How to Check Your Insurance Credit Score
This is where things get a little frustrating. Unlike your regular credit score, your insurance credit score isn't always directly accessible to consumers. Insurers use various scoring providers, and there's no single place to look it up.
The practical first step is monitoring your regular credit score since your insurance score is built from the same underlying data. Under the Fair and Accurate Credit Transactions Act (FACT Act), you're entitled to one free credit report per year from each of the three major bureaus: Equifax, Experian, and TransUnion. You can access all three at annualcreditreport.com.
Also Read: GoMyFinance.com Credit Score
If your insurer used a credit-based insurance score to set your rate, you can ask which risk category you were placed in. They're required to tell you.
Disputing Errors
If you spot inaccurate information in your credit report, you can file a dispute directly with the reporting agency. Under the FCRA, they're required to investigate and correct genuine errors. Since credit report errors can directly affect your insurance score, catching them early matters.

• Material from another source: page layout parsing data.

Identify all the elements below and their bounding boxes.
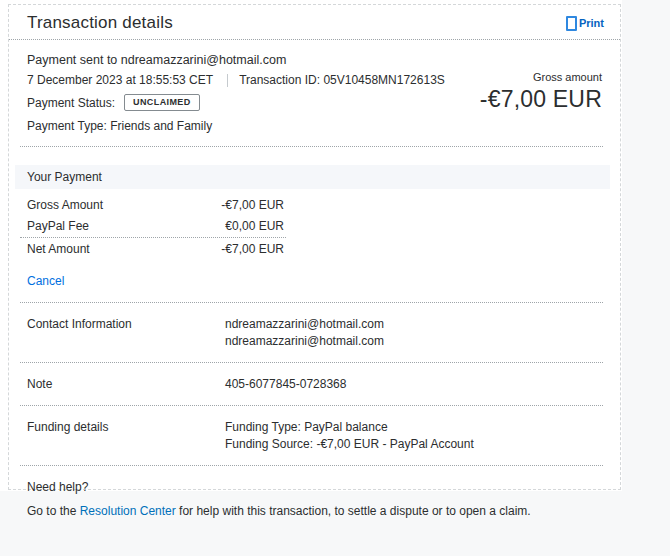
card-header: Transaction details Print [9, 5, 620, 39]
gross-amount-row-value: -€7,00 EUR [221, 198, 284, 213]
payment-date: 7 December 2023 at 18:55:53 CET [27, 73, 213, 88]
funding-type: Funding Type: PayPal balance [225, 419, 474, 436]
help-text: Go to the Resolution Center for help wit… [27, 504, 620, 519]
net-amount-row-label: Net Amount [27, 242, 90, 257]
contact-email: ndreamazzarini@hotmail.com [225, 316, 384, 333]
gross-amount-box: Gross amount -€7,00 EUR [480, 71, 602, 112]
note-label: Note [27, 376, 225, 393]
contact-email: ndreamazzarini@hotmail.com [225, 333, 384, 350]
payment-amounts-table: Gross Amount -€7,00 EUR PayPal Fee €0,00… [27, 198, 284, 234]
paypal-fee-row-label: PayPal Fee [27, 219, 89, 234]
help-text-suffix: for help with this transaction, to settl… [176, 504, 531, 518]
transaction-id: Transaction ID: 05V10458MN172613S [239, 73, 445, 88]
contact-information-section: Contact Information ndreamazzarini@hotma… [9, 303, 620, 362]
gross-amount-row-label: Gross Amount [27, 198, 103, 213]
your-payment-section-header: Your Payment [15, 165, 610, 189]
page-title: Transaction details [27, 13, 173, 33]
note-section: Note 405-6077845-0728368 [9, 363, 620, 405]
table-row: Gross Amount -€7,00 EUR [27, 198, 284, 213]
contact-information-values: ndreamazzarini@hotmail.com ndreamazzarin… [225, 316, 384, 350]
help-text-prefix: Go to the [27, 504, 80, 518]
resolution-center-link[interactable]: Resolution Center [80, 504, 176, 518]
vertical-divider [227, 74, 228, 87]
subtotal-divider [20, 237, 286, 238]
transaction-details-card: Transaction details Print Gross amount -… [8, 4, 621, 490]
gross-amount-label: Gross amount [480, 71, 602, 84]
payment-status-label: Payment Status: [27, 96, 115, 110]
need-help-heading: Need help? [27, 480, 620, 495]
payment-summary: Gross amount -€7,00 EUR Payment sent to … [9, 40, 620, 146]
divider [20, 146, 603, 147]
table-row: PayPal Fee €0,00 EUR [27, 219, 284, 234]
funding-details-label: Funding details [27, 419, 225, 453]
print-label: Print [579, 17, 604, 29]
note-value: 405-6077845-0728368 [225, 376, 346, 393]
contact-information-label: Contact Information [27, 316, 225, 350]
print-icon [566, 16, 577, 31]
your-payment-heading: Your Payment [27, 170, 102, 184]
net-amount-row-value: -€7,00 EUR [221, 242, 284, 257]
print-button[interactable]: Print [566, 16, 604, 31]
table-row: Net Amount -€7,00 EUR [27, 242, 284, 257]
payment-type: Payment Type: Friends and Family [27, 119, 620, 134]
net-amount-table: Net Amount -€7,00 EUR [27, 242, 284, 257]
need-help-section: Need help? Go to the Resolution Center f… [9, 466, 620, 519]
gross-amount-value: -€7,00 EUR [480, 87, 602, 112]
payment-sent-to: Payment sent to ndreamazzarini@hotmail.c… [27, 53, 620, 68]
status-badge: UNCLAIMED [124, 94, 200, 111]
funding-details-values: Funding Type: PayPal balance Funding Sou… [225, 419, 474, 453]
note-values: 405-6077845-0728368 [225, 376, 346, 393]
cancel-link[interactable]: Cancel [27, 274, 64, 289]
funding-details-section: Funding details Funding Type: PayPal bal… [9, 406, 620, 465]
funding-source: Funding Source: -€7,00 EUR - PayPal Acco… [225, 436, 474, 453]
paypal-fee-row-value: €0,00 EUR [225, 219, 284, 234]
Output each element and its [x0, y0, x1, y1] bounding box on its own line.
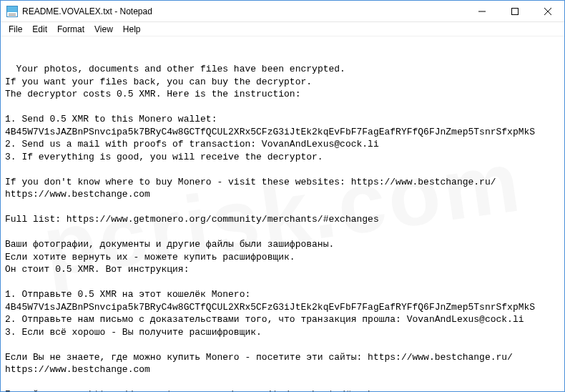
minimize-icon: [478, 8, 486, 15]
window-controls: [466, 1, 564, 21]
maximize-icon: [511, 8, 519, 15]
menu-help[interactable]: Help: [118, 23, 146, 36]
close-button[interactable]: [531, 1, 564, 21]
notepad-icon: [6, 6, 18, 17]
titlebar: README.VOVALEX.txt - Notepad: [1, 1, 564, 22]
menu-file[interactable]: File: [4, 23, 27, 36]
menu-edit[interactable]: Edit: [27, 23, 52, 36]
window-title: README.VOVALEX.txt - Notepad: [22, 6, 466, 16]
document-text: Your photos, documents and other files h…: [5, 64, 535, 391]
maximize-button[interactable]: [498, 1, 531, 21]
menu-view[interactable]: View: [89, 23, 118, 36]
menubar: File Edit Format View Help: [1, 22, 564, 36]
close-icon: [544, 8, 551, 15]
menu-format[interactable]: Format: [52, 23, 89, 36]
svg-rect-1: [512, 8, 519, 14]
minimize-button[interactable]: [466, 1, 498, 21]
text-area[interactable]: pcrisk.com Your photos, documents and ot…: [1, 36, 564, 391]
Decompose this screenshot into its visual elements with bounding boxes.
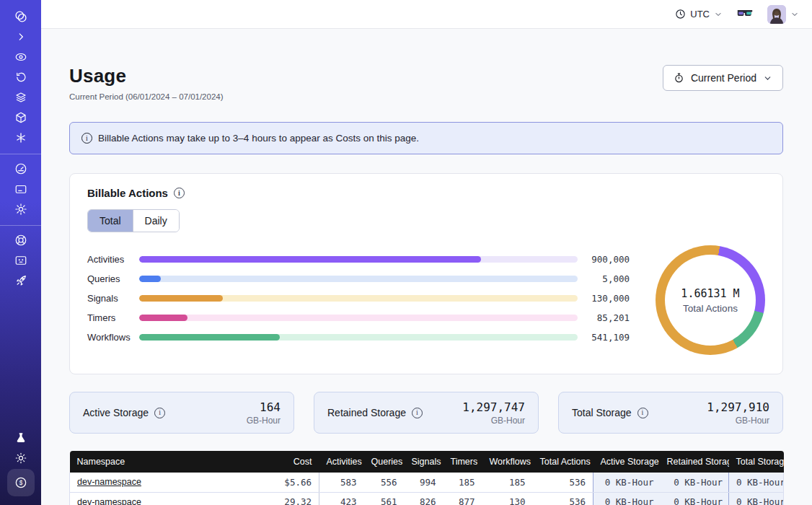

How to Improve Your Insurance Credit Score
The same habits that improve your regular credit score will improve your insurance credit score. There's no separate process.
- Pay on time, every time. Payment history carries the most weight at roughly 40%. Even one missed payment can have a noticeable impact.
- Reduce your outstanding balances. High credit utilization signals financial strain. Keeping balances low — especially on revolving credit like cards — helps.
- Don't open multiple new accounts at once. Each application creates an inquiry. Several in a short window can push your score down.
- Keep older accounts open. Length of credit history matters. Closing an old account can shorten your average history.
- Diversify credit types where it makes sense. Having a mix — cards, an installment loan, a mortgage — shows broader credit experience.
Improvement takes time. Credit history length doesn't change in weeks. One practical starting point is learning how to create a budget that keeps debt levels manageable — since outstanding debt is the second-highest weighted factor in most insurance scoring models. Insurers in most cases only reorder your insurance score every three years, so patience is part of the process.
Also Read: GoMyFinance.com Create Budget
Extraordinary Circumstances
Many insurers have provisions for significant life events — serious illness, job loss, a natural disaster. In those situations, it's worth contacting your insurer directly. A number of them will reconsider your premium if the change in your financial history was tied to circumstances outside your control.
Conclusion
Your insurance credit score is pulled from your credit history but serves a completely different purpose than your regular credit score. It estimates claim risk, not debt repayment likelihood. Improving it follows the same path as improving your credit: pay on time, reduce debt, avoid unnecessary inquiries. State rules vary — check what applies to you.
Frequently Asked Questions
Is an insurance credit score the same as a FICO score?
Not exactly. FICO produces one widely used model for insurance scoring, but other companies like LexisNexis also create their own models. The score your insurer uses depends on which provider they work with.
How often do insurers check my insurance credit score?
Most insurers pull a new insurance score approximately every three years, not at every renewal. Significant errors corrected via dispute may trigger a faster update.
Does checking my insurance score hurt my credit score?
No. Insurance score checks are soft inquiries. They don't appear in your credit history and have no impact on your credit score.
Can I opt out of credit-based insurance scoring?
In most states, no. Some states restrict or prohibit the practice — check with your state insurance department to understand your local rules.
What if I have no credit history?
Some insurers assign a default score or neutral risk category. How this is handled varies by insurer and is subject to state regulations.